Les bienfaits des politiques antitabac ont été sous-évalués, selon une nouvelle étude américaine. Ils pourraient bien être 10 fois plus importants que prévu en nombre de vies sauvées.

«Les études précédentes estimaient à moins de 1 million le nombre de vies sauvées grâce aux politiques antitabac aux États-Unis», explique Theodore Holford, de l'Université Yale, auteur principal de l'étude publiée dans le Journal de l'Association médicale américaine (JAMA). «Nos calculs montrent que c'est plutôt 8 millions depuis 50 ans. Peu d'interventions modernes de santé publique ont un impact aussi grand dans un pays riche.»

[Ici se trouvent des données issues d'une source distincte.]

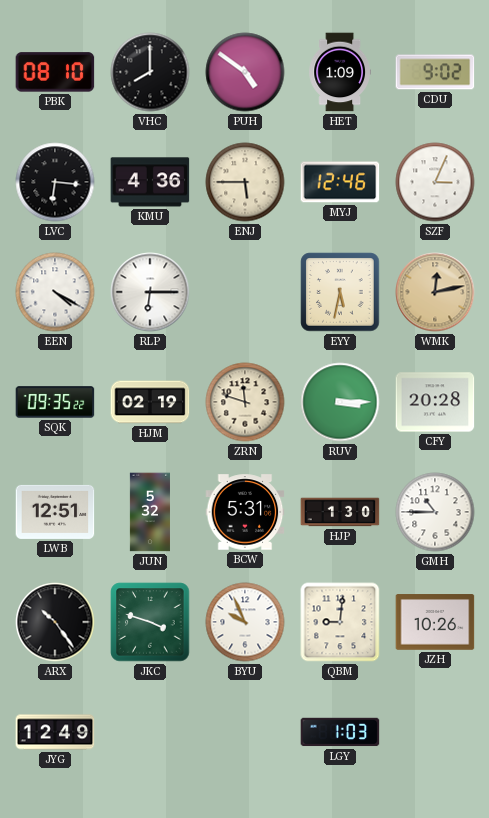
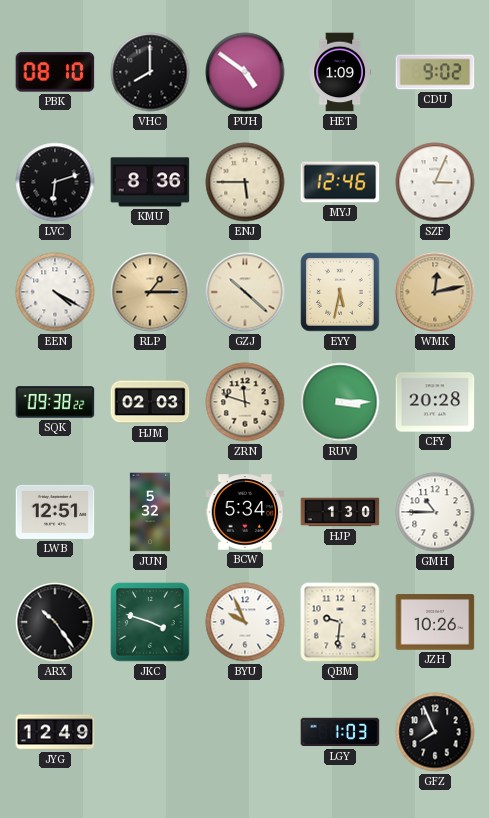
LVC: 6:16 -> 6:12
KMU: 4:36 -> 8:36
RLP: 6:15 -> 1:15
RLP dial: white -> champagne
GZJ: none -> 10:22
SQK: 09:35 -> 09:38
HJM: 02:19 -> 02:03
BCW: 5:31 -> 5:34
QBM: 9:01 -> 9:31
GFZ: none -> 7:56
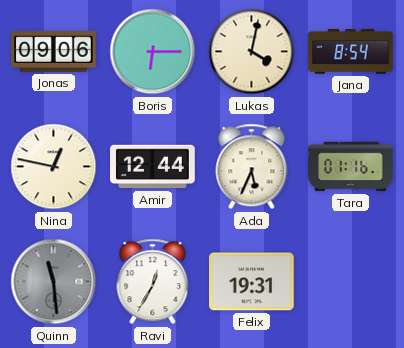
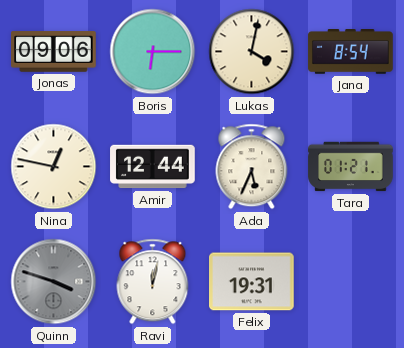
Tara: 01:16 -> 01:21
Quinn: 11:29 -> 3:48
Ravi: 12:35 -> 12:02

L'étude fait partie d'un numéro spécial du JAMA, publié la semaine dernière pour les 50 ans du premier rapport sur la cigarette du Surgeon General américain - un haut fonctionnaire qui suit les principaux problèmes de santé publique du pays.

Chaque fumeur qui a écrasé grâce aux politiques antitabac depuis 50 ans a vécu 19,6 ans de plus. Au total, pour un homme de 40 ans, ces politiques ont augmenté l'espérance de vie de 2,3 ans. C'est le tiers de l'augmentation de l'espérance de vie depuis un demi-siècle.

Au moment de la publication du rapport, en 1964, la prévalence du tabagisme avait déjà commencé à diminuer. D'un sommet de 80% des hommes en 1950, elle avait baissé à 75% à la suite des premières études démontrant l'impact négatif du tabac sur la santé. L'étude du Dr Holford a postulé que sans intervention gouvernementale, la diminution du tabagisme aurait perdu de sa vigueur, et celui-ci aurait atteint un plateau de 60% chez les hommes. «Plusieurs études montrent que la contre-culture des années 60 avait commencé à faire remonter la prévalence du tabagisme chez les jeunes», dit le Dr Holford.

L'équivalent canadien

Le ministre canadien de la Santé a mentionné dès 1963, au Parlement, la possibilité d'un groupe de travail sur le tabagisme. Mais il a fallu attendre 1973 pour qu'un groupe fédéral-provincial, avec trois associations médicales, voie le jour pour fonder, en 1974, le Conseil canadien sur le tabagisme et la santé, selon Gaston Ostiguy, pneumologue au Centre universitaire de santé McGill. «En 1963, le gouvernement britannique avait déjà fait un rapport similaire à celui du Surgeon General de 1964, précise le Dr Ostiguy. Mais dans les milieux médicaux, on parlait déjà depuis les années 50 des dangers de la cigarette.»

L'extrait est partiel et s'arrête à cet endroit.